Eens, toen we aan het uitrusten waren in Gudauta (na drie weken in de posities waar we naar achteren werden gebracht om te rusten), kwamen Tsjetsjenen naar ons toe met verschillende bussen: jongens, Shamil gaat trouwen en nodigt je uit voor een bruiloft. We kwamen aan in Gagra, in een enorm privéhuis. Ik had in die tijd nog nooit zulke grote herenhuizen gezien. Er waren minstens 500 mensen, Abchazische, Tsjetsjeense gerechten werden geserveerd, chacha stroomde als een rivier. Trouwens, er waren niet meer dan tien Tsjetsjenen op de bruiloft, voor zover ik het begrijp, zijn ze allemaal van Shamil's teip. De bruiloft werd drie dagen gevierd, gedurende welke tijd de Tsjetsjenen geen druppel alcohol dronken, alleen sap of drankjes. De bruid was in het wit gekleed, met haar gezicht bedekt. Alleen de ogen gluurden naar buiten.
- Wat waren de verliezen in de Kozakken honderd?
- Van de 147 mensen verloren we 17 kameraden.

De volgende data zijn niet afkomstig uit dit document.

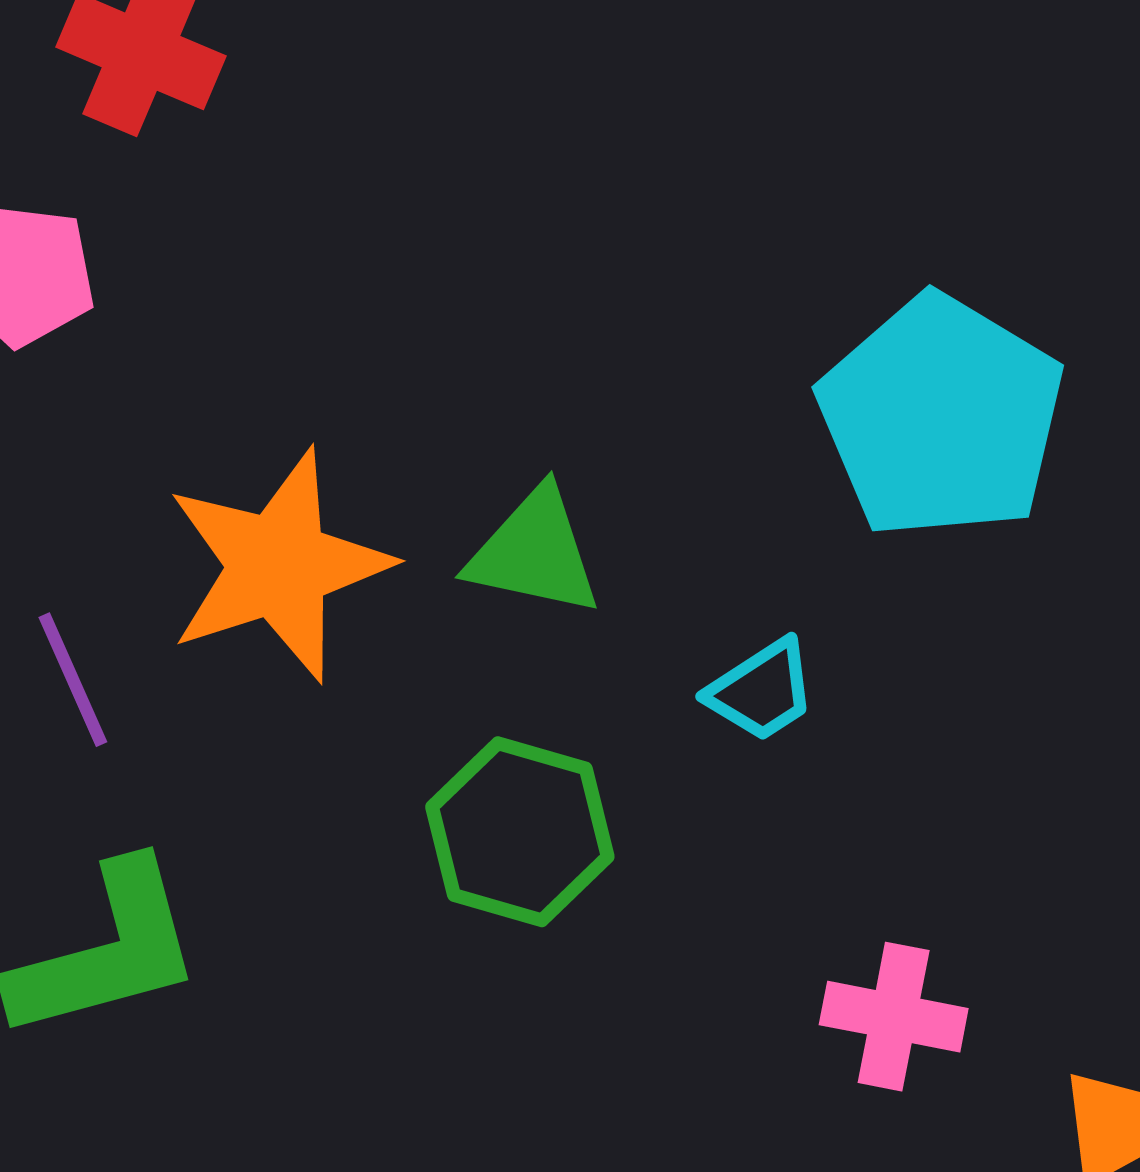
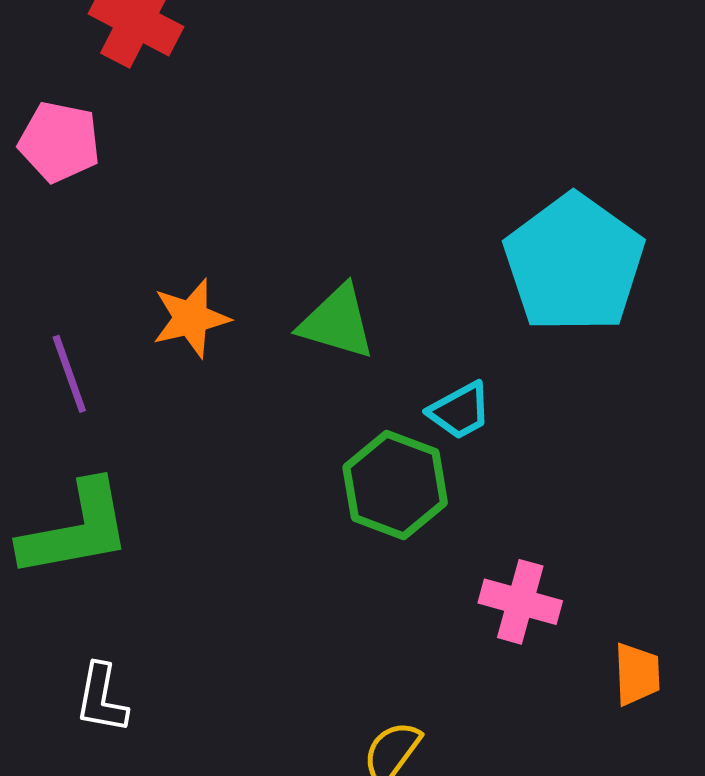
orange star: (278, 565) -> (191, 318), size x0.6
green hexagon: (520, 832) -> (395, 485), moved

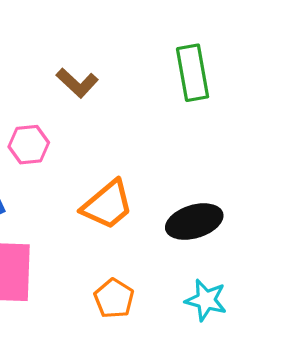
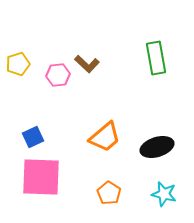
pink hexagon: (29, 145) -> (58, 75), moved

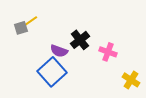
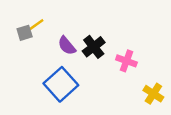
purple semicircle: (59, 51) -> (67, 46), moved, turned 30

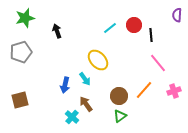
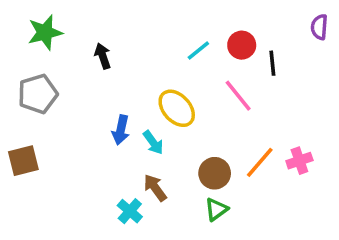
pink line: (158, 63) -> (238, 96), moved
blue arrow: (65, 85) -> (121, 130), moved
pink cross: (174, 91) -> (299, 161), moved
brown square: (20, 100) -> (23, 161), moved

Vier werden daar begraven, de rest werd geprobeerd naar huis te sturen: naar Bataysk, Rostov, Kamensk ...
Toen het allemaal voorbij was, nam ik de bus naar Psou, stak te voet de brug over en vertrok met de trein naar Rostov.
- Je schaamde je niet dat je op je voormalige landgenoten schoot, op de burgers van de Sovjet-Unie?
- Ik vocht niet voor de USSR, maar voor de Republiek der Kozakken, de droom van Ataman Krasnov. Historisch gezien strekte het land van het Kuban-leger zich uit tot het dorp Gudauta, de grens liep langs de rivier de Chernaya. Mijn kameraden geloofden ook dat ze vochten voor hun Kozakkenbelangen.
- Droom je over die oorlog?
- Niet. Dromen over oorlog zijn sprookjes.